Future of Solar Power: Concentrated Photovoltaic System with Thin Films

Future of Solar Power: Concentrated Photovoltaic System with Thin Films

Team Members: Amanda Klein, Jesse Trawick, Motiur Bhuiyan,

Sean Murphy

Group Number: 11

Sponsors: Progress Energy

Description:

Large-scale solar power facilities are becoming commonplace. And with this new technology, there is competition in creating the most advantageous photovoltaic product for the solar energy market. There are currently three types of photovoltaic panels on the market today: polycrystalline modules, monocrystalline modules, and amorphous modules (or thin films). The standard for these facilities is the polycrystalline solar module, because they are cheaper to produce and cost less to create. They are typically created from a block of silicon that contains multifaceted crystals, which is easier to manufacture than single-faceted crystal, which monocrystalline modules use. These two types are rigid and bulky. The newest technology, amorphous modules, or thin films as they are called, are created by placing a silicon material between flexible laminate, steel or glass. This product has multiple advantages over the crystalline modules.

Thin Film Advantages:

●  Can be a flexible laminate, which can make it more versatile. It can be applied to almost any surface.

●  Less material needed to create, causing them to cost less.

●  Cost less to install.

●  Efficiency will not decrease with increased temperature.

Thin Film Disadvantages:

●  Not as efficient, with rates roughly half of crystalline modules.

●  Since efficiency is lowered, more surface area is needed.

As electricity costs continue to rise, photovoltaic (PV) solar technology continues to advance and become a more attractive investment. In the near future, PV will not only be a more economically viable option in alternative, renewable energy but a reality. Florida ranked number 5 among the US grids that are connected with PV capacity. As of 2009, about 38.7MW Florida grids were connected with PV capacity.

The objective of this design project is to increase the efficiency of thin films by creating a concentrated photovoltaic system with thin films. Thin films do not lose efficiency when temperatures increase, and in some cases slightly increase efficiency, which would make this material ideal for this design. The thin films would need to have a suitable heat sink or cooling system so the thin film does not reach a critical temperature and overheat and breakdown. The thin film will be situated above a highly reflective dish so it can capture more solar energy. A perfect mirror has a reflecting power, or albedo, of 100%. The cost of concave mirrors could be cost prohibitive, so various materials will be tested for its high albedo and cost to manufacture. Our goal is to have the output power of the thin film to be higher than the manufacture has listed by increasing the amount of sunlight that it is exposed to and keep it operating at an optimal temperature.

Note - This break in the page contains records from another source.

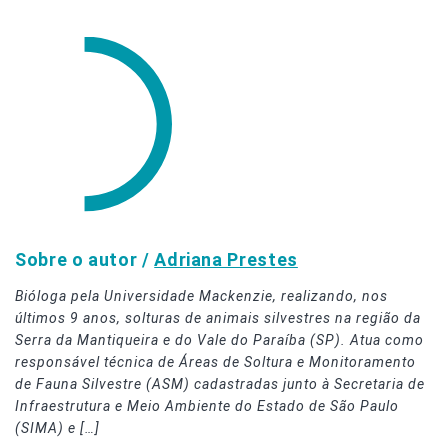
Sobre o autor /
Adriana Prestes
Bióloga pela Universidade Mackenzie, realizando, nos
últimos 9 anos, solturas de animais silvestres na região da
Serra da Mantiqueira e do Vale do Paraíba (SP). Atua como
responsável técnica de Áreas de Soltura e Monitoramento
de Fauna Silvestre (ASM) cadastradas junto à Secretaria de
Infraestrutura e Meio Ambiente do Estado de São Paulo
(SIMA) e […]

To this end, the design must be low-cost, relatively efficient, weather resistant and operate with little maintenance. To track the cost efficiency of the design, a series of sensors to track the power output, voltage and current of the panel should be in place that is transmitted to a computer where the data is stored and displayed in a user-friendly interface . Since we will likely be dealing with significant voltages and power, a series of safety measures should be put in place at likely points of failure to prevent damage to equipment and possibly personnel.
Specifications:

Module:

●  Power output should be higher than listed in data sheet for product

●  produce watt-hours

●  Less than 1% losses in the transmission lines

●  Can withstand temperatures of 20-150 degrees Fahrenheit for extended periods of time.

●  Water-proof

●  Life span of years

●  Operational and maintenance costs of per year (or per KWh)

Electric Power Requirements:

●  Power provided must be compatible with the onsite distribution system.

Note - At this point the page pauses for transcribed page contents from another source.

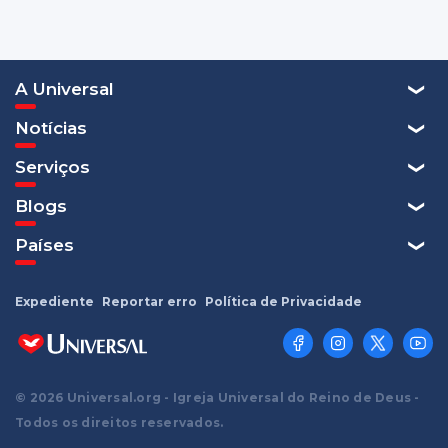
A Universal
Notícias
Serviços
Blogs
Países
Expediente
Reportar erro
Política de Privacidade
© 2026 Universal.org - Igreja Universal do Reino de Deus -
Todos os direitos reservados.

●  Power capacity should be measured at the inverter AC output.

●  The System must include all the hardware needed for the solar PV.

Structural Requirements:

●  All structures and structural elements, including array structures, shall be designed in accordance with all applicable Florida Building Codes and standards relevant to the building of such structures.

●  The structural design should provide for easy and cost effective repair or replacement.

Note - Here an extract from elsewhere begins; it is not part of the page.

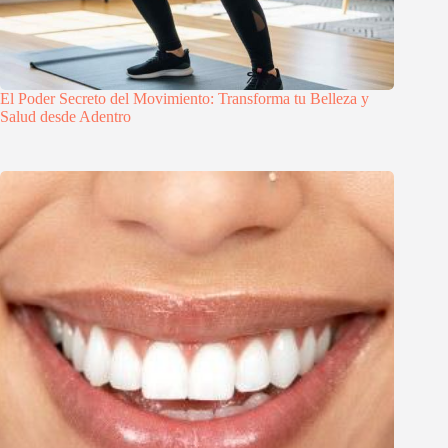
El Poder Secreto del Movimiento: Transforma tu Belleza y
Salud desde Adentro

●  Must be able to withstand a Category 2 Hurricane.

Computer Specifications and Requirements:

●  Storage for 3 months worth of voltage and current data.

●  Real time tracking of voltage and current outputs as well as temperature of transformers and the central inverter.

●  Control systems should be in place to prevent damage to module or transformers.

Additional design ideas to consider:

●  Integrated circuits to maximize power output of each module.

●  Sun tracking to increase exposure of the solar panel.

●  Focusing lens and mirrors to direct different frequencies of light onto the thin film.

Diagrams:

Project budget and financing:

Estimated Cost for the university could be around $15 million. The solar array could generate more than 2,000 megawatt hours of electricity in a year. The solar energy project will save UCF more than $500,000 in a year. The more than 10,000 ground-mounted photovoltaic modules comprising the solar farm need to be installed. However, we don’t have any specific cost estimation for our project. But we are assuming it to be around $2500 for a proof of concept consisting of 1-2 modules.

Project milestone for both semesters:

Our goal is to complete all the research and design works by the end of fall semester. We would like to continue the research in the spring semester. However, we want to finish building it and testing it in spring semester.